Given the entries that follow, write out exactly the lines starting at the one containing "This screenshot has width=801, height=2576." and ending at the one containing "What do you", both ends included, and only those.

Entries supplied -
———
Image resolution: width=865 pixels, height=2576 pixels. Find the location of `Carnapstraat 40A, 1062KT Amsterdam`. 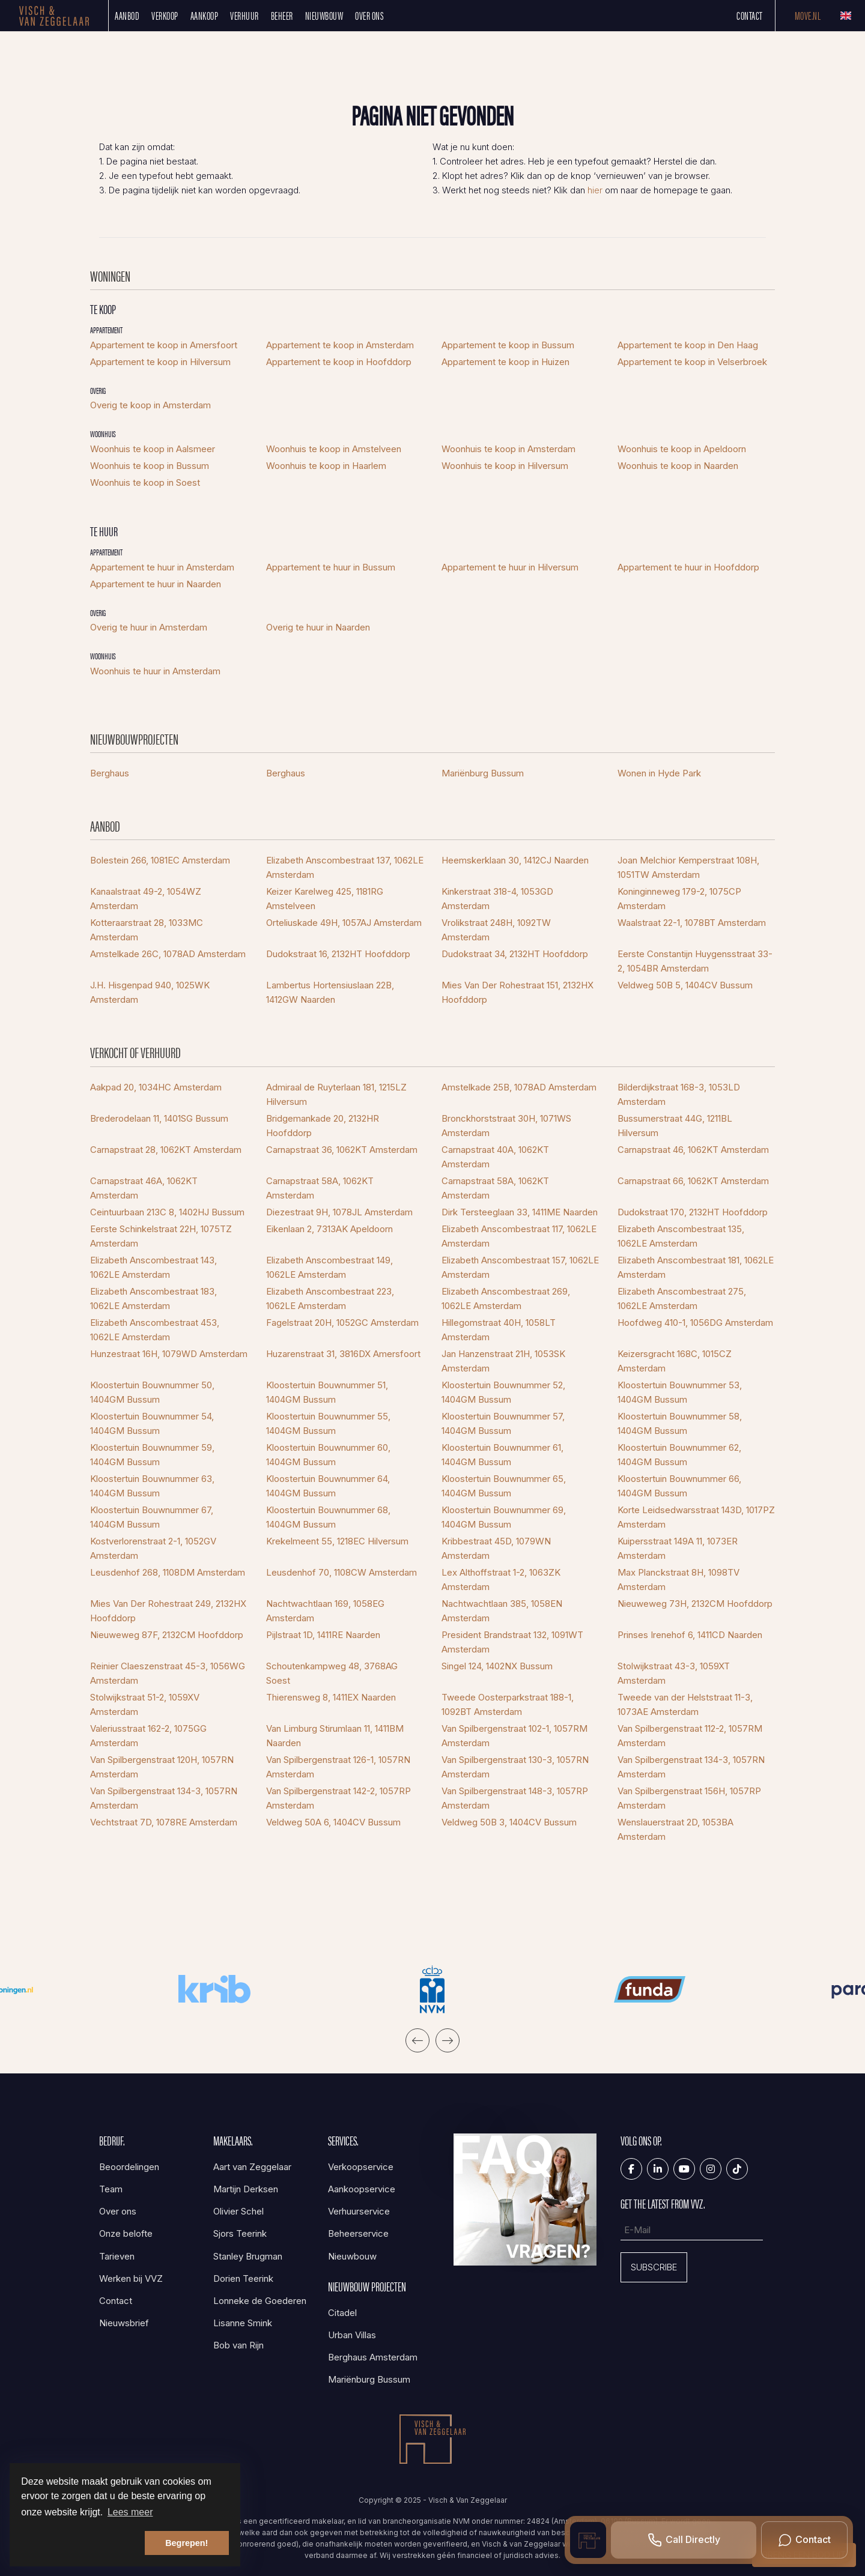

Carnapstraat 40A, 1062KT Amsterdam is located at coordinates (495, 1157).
———
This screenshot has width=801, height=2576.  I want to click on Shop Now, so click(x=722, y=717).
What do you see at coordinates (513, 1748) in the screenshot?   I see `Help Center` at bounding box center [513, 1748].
———
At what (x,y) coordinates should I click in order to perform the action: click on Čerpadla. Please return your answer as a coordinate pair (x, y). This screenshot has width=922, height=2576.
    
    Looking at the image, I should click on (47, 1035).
———
Task answer -
This screenshot has width=801, height=2576.  I want to click on Shop Now, so click(x=722, y=717).
What do you see at coordinates (513, 1748) in the screenshot?   I see `Help Center` at bounding box center [513, 1748].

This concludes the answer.